WORK INSTRUCTION: Look for the line with "Vintage Patchwork"; please transcribe it and every later line in the entries exactly, up to the end, leaving pictures out.

LISTED RECORDS: Begin

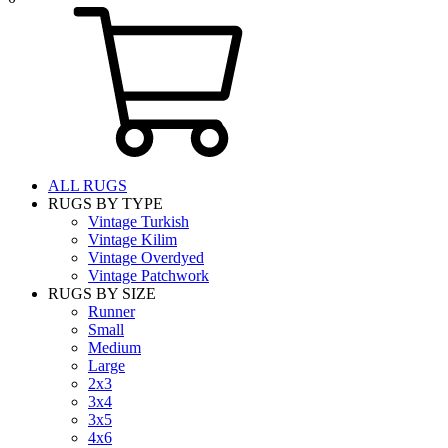
ALL RUGS
RUGS BY TYPE
Vintage Turkish
Vintage Kilim
Vintage Overdyed
Vintage Patchwork
RUGS BY SIZE
Runner
Small
Medium
Large
2x3
3x4
3x5
4x6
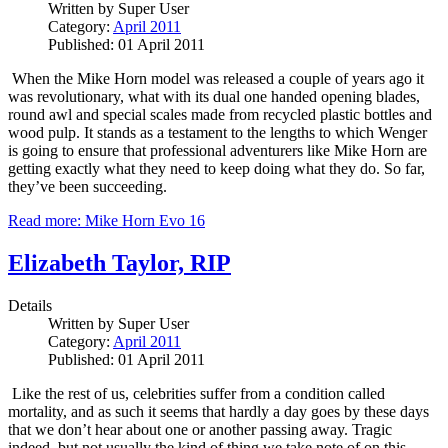
Written by
Super User
Category:
April 2011
Published: 01 April 2011
When the Mike Horn model was released a couple of years ago it
was revolutionary, what with its dual one handed opening blades,
round awl and special scales made from recycled plastic bottles and
wood pulp.
It stands as a testament to the lengths to which Wenger
is going to ensure that professional adventurers like Mike Horn are
getting exactly what they need to keep doing what they do.
So far,
they’ve been succeeding.
Read more: Mike Horn Evo 16
Elizabeth Taylor, RIP
Details
Written by
Super User
Category:
April 2011
Published: 01 April 2011
Like the rest of us, celebrities suffer from a condition called
mortality, and as such it seems that hardly a day goes by these days
that we don’t hear about one or another passing away.
Tragic
indeed, but not usually the kind of thing we take note of on this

LISTED RECORDS: End

SOLUTION BELOW:
Vintage Patchwork
RUGS BY SIZE
Runner
Small
Medium
Large
2x3
3x4
3x5
4x6
Written by
Super User
Category:
April 2011
Published: 01 April 2011
When the Mike Horn model was released a couple of years ago it
was revolutionary, what with its dual one handed opening blades,
round awl and special scales made from recycled plastic bottles and
wood pulp.
It stands as a testament to the lengths to which Wenger
is going to ensure that professional adventurers like Mike Horn are
getting exactly what they need to keep doing what they do.
So far,
they’ve been succeeding.
Read more: Mike Horn Evo 16
Elizabeth Taylor, RIP
Details
Written by
Super User
Category:
April 2011
Published: 01 April 2011
Like the rest of us, celebrities suffer from a condition called
mortality, and as such it seems that hardly a day goes by these days
that we don’t hear about one or another passing away.
Tragic
indeed, but not usually the kind of thing we take note of on this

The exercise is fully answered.